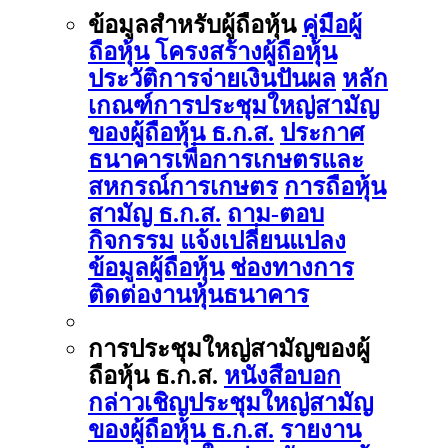
ข้อมูลสำหรับผู้ถือหุ้น
คู่มือผู้
ถือหุ้น
โครงสร้างผู้ถือหุ้น
ประวัติการจ่ายเงินปันผล
หลัก
เกณฑ์การประชุมใหญ่สามัญ
ของผู้ถือหุ้น ธ.ก.ส.
ประกาศ
ธนาคารเพื่อการเกษตรและ
สหกรณ์การเกษตร
การถือหุ้น
สามัญ ธ.ก.ส.
ถาม-ตอบ
กิจกรรม
แจ้งเปลี่ยนแปลง
ข้อมูลผู้ถือหุ้น
ช่องทางการ
ติดต่องานหุ้นธนาคาร
การประชุมใหญ่สามัญของผู้
ถือหุ้น ธ.ก.ส.
หนังสือบอก
กล่าวเชิญประชุมใหญ่สามัญ
ของผู้ถือหุ้น ธ.ก.ส.
รายงาน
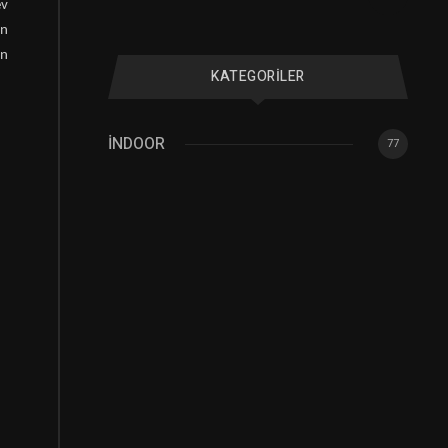
ev
en
ın
KATEGORILER
İNDOOR
77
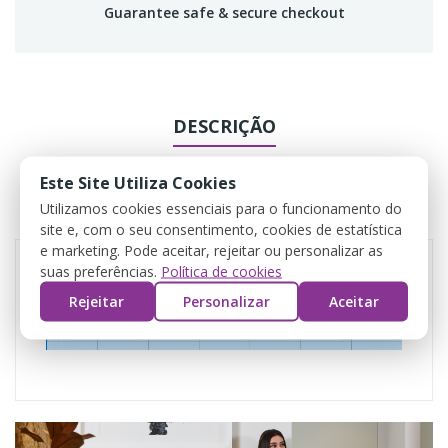
Guarantee safe & secure checkout
DESCRIÇÃO
DADOS DO PRODUTO
Este Site Utiliza Cookies
Utilizamos cookies essenciais para o funcionamento do
COMENTÁRIOS
site e, com o seu consentimento, cookies de estatística
e marketing. Pode aceitar, rejeitar ou personalizar as
suas preferências.
Política de cookies
Rejeitar
Personalizar
Aceitar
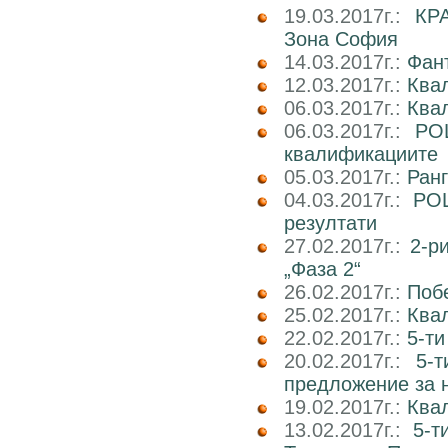
19.03.2017г.:
КР
Зона София
14.03.2017г.:
Фан
12.03.2017г.:
Ква
06.03.2017г.:
Квал
06.03.2017г.:
РО
квалификациите
05.03.2017г.:
Ран
04.03.2017г.:
РОШ
резултати
27.02.2017г.:
2-р
„Фаза 2“
26.02.2017г.:
Поб
25.02.2017г.:
Ква
22.02.2017г.:
5-ти
20.02.2017г.:
5-
предложение за 
19.02.2017г.:
Ква
13.02.2017г.:
5-т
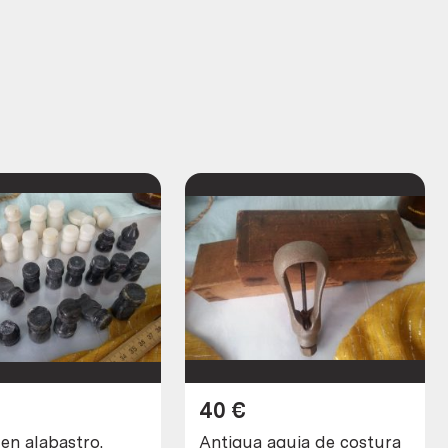
40
€
en alabastro.
Antigua aguja de costura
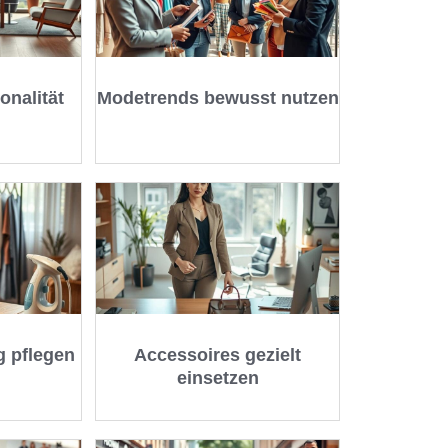
onalität
Modetrends bewusst nutzen
g pflegen
Accessoires gezielt
einsetzen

+--

**EXERCISE**
Retype every entry verbatim and exclude the pictures from the copy.

**ANSWER SPACE**
ข้อมูลสำหรับผู้ถือหุ้น
คู่มือผู้
ถือหุ้น
โครงสร้างผู้ถือหุ้น
ประวัติการจ่ายเงินปันผล
หลัก
เกณฑ์การประชุมใหญ่สามัญ
ของผู้ถือหุ้น ธ.ก.ส.
ประกาศ
ธนาคารเพื่อการเกษตรและ
สหกรณ์การเกษตร
การถือหุ้น
สามัญ ธ.ก.ส.
ถาม-ตอบ
กิจกรรม
แจ้งเปลี่ยนแปลง
ข้อมูลผู้ถือหุ้น
ช่องทางการ
ติดต่องานหุ้นธนาคาร
การประชุมใหญ่สามัญของผู้
ถือหุ้น ธ.ก.ส.
หนังสือบอก
กล่าวเชิญประชุมใหญ่สามัญ
ของผู้ถือหุ้น ธ.ก.ส.
รายงาน
ev
en
ın
KATEGORILER
İNDOOR
77
Guarantee safe & secure checkout
DESCRIÇÃO
DADOS DO PRODUTO
Este Site Utiliza Cookies
Utilizamos cookies essenciais para o funcionamento do
COMENTÁRIOS
site e, com o seu consentimento, cookies de estatística
e marketing. Pode aceitar, rejeitar ou personalizar as
suas preferências.
Política de cookies
Rejeitar
Personalizar
Aceitar
19.03.2017г.:
КР
Зона София
14.03.2017г.:
Фан
12.03.2017г.:
Ква
06.03.2017г.:
Квал
06.03.2017г.:
РО
квалификациите
05.03.2017г.:
Ран
04.03.2017г.:
РОШ
резултати
27.02.2017г.:
2-р
„Фаза 2“
26.02.2017г.:
Поб
25.02.2017г.:
Ква
22.02.2017г.:
5-ти
20.02.2017г.:
5-
предложение за 
19.02.2017г.:
Ква
13.02.2017г.:
5-т
40
€
en alabastro.
Antigua aguja de costura
onalität
Modetrends bewusst nutzen
g pflegen
Accessoires gezielt
einsetzen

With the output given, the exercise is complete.